Step right up! Three Lanthimos for the price of one!
Returning soon enough is the Greek "genius" director, after the mainstream success of Poor Thing (2023) Golden Lion in Venice and winner of 4 Academy Awards...
He returns paired with his historical screenwriter Efthymis Filippou, and offers us some kind of kindness in a film of almost three hours, divided into three standalone episodes but closely connected to each other by theme, cast (in each episode we find the same group of actors playing various characters, with the front pair Stone/Dafoe fresh from Poor Things), indeed. The directing style, the setting of the soundtrack, the atmospheres, are quite similar, consistent, and homogeneous.
In the first episode, a middle-aged career man is at the service of his deus ex-machina, who literally programs his life, for years, in every detail, even dictating the rhythms of his daily life, the sleep-wake schedule, the diet to follow, the book to read…
In the second, the wife of a police officer is a noted oceanographic researcher. She disappears at sea with her vessel and her staff during a storm. She will be found, but for her husband, she will not be the same wife as before, or perhaps he is the one who has changed…
In the third, a woman leaves her family to follow an improbable sect devoted to the cult of purity and which is seeking a mythical woman capable of resurrecting the dead…
I have a conflicted relationship with this director; he simultaneously attracts and repels me. The fascination arises from the fact that he is a director of nightmares, à la Lynch, a cup of tea I gladly drink. Furthermore, he has a personal, original style, both as a director and in how he sets up the work, how he directs the actors. For the atmospheres, for the ability to create his own world, his own vision, cold, dystopian, morbid, disturbed, in a word: uncomfortable.
The themes he tackles, for better or worse, are always the same: I'm not sure I've pinpointed them all, there are multiple aspects related to interpersonal relationships among human beings. I'd say incommunicability, dependencies, sex without a doubt, from which Lanthimos seems obsessed or at least places it at the center of human relationships, not only as necessary but as a catalyst and for how it determines, maneuvers, establishes, and marks human interactions.

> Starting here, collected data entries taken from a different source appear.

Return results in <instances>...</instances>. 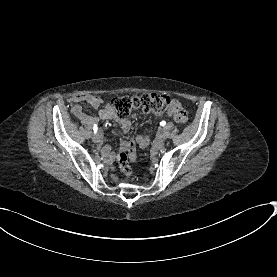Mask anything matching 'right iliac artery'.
Returning a JSON list of instances; mask_svg holds the SVG:
<instances>
[{
    "mask_svg": "<svg viewBox=\"0 0 277 277\" xmlns=\"http://www.w3.org/2000/svg\"><path fill=\"white\" fill-rule=\"evenodd\" d=\"M93 130H94V133H96V132H97L98 127H97V125H96V124H94V126H93Z\"/></svg>",
    "mask_w": 277,
    "mask_h": 277,
    "instance_id": "right-iliac-artery-1",
    "label": "right iliac artery"
}]
</instances>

Another important element, the common thread of the three medium-length films, is the master-servant relationship, especially in the first episode, which I preferred the most. Or a love (??) relationship that culminates in the total loss and abandonment of oneself in favor of the other (the second episode, the most disturbed, which I liked the least). But it's the "dependency" element that I find more emphasized, dependency on the already mentioned sex, dependency on the other, dependency and/or psychic and physical need for an ideal, a certainty, an ideology, almost as if it were a lifeline to avoid drifting away. Yes, because it's a humanity adrift, in disarray, that of Lanthimos, a "disturbing" and perpetual restlessness, punctuated by the icy notes of a piano, trait d'union as the soundtrack of the three films within the film, distressing, dry, and alienating notes breaking a silence foretelling the worst. All surrounded by a wall of incommunicability, of distance between the bodies and souls of human beings, who thus seem "trapped" in the film and in their destiny, which appears inescapable.
A complex and ambitious work, the kinds of kindness that emerge here and there during the three hours are often bizarre and demand too high a price to pay. Beyond personal tastes, Lanthimos is undoubtedly a contemporary director of great significance and, in the field of cinematic art, it is impossible not to reckon with him. It is for this reason that, exclusively for cinema lovers, A kind of kindness is an essential film, to be seen out of "duty" more than pleasure, possibly in the original language.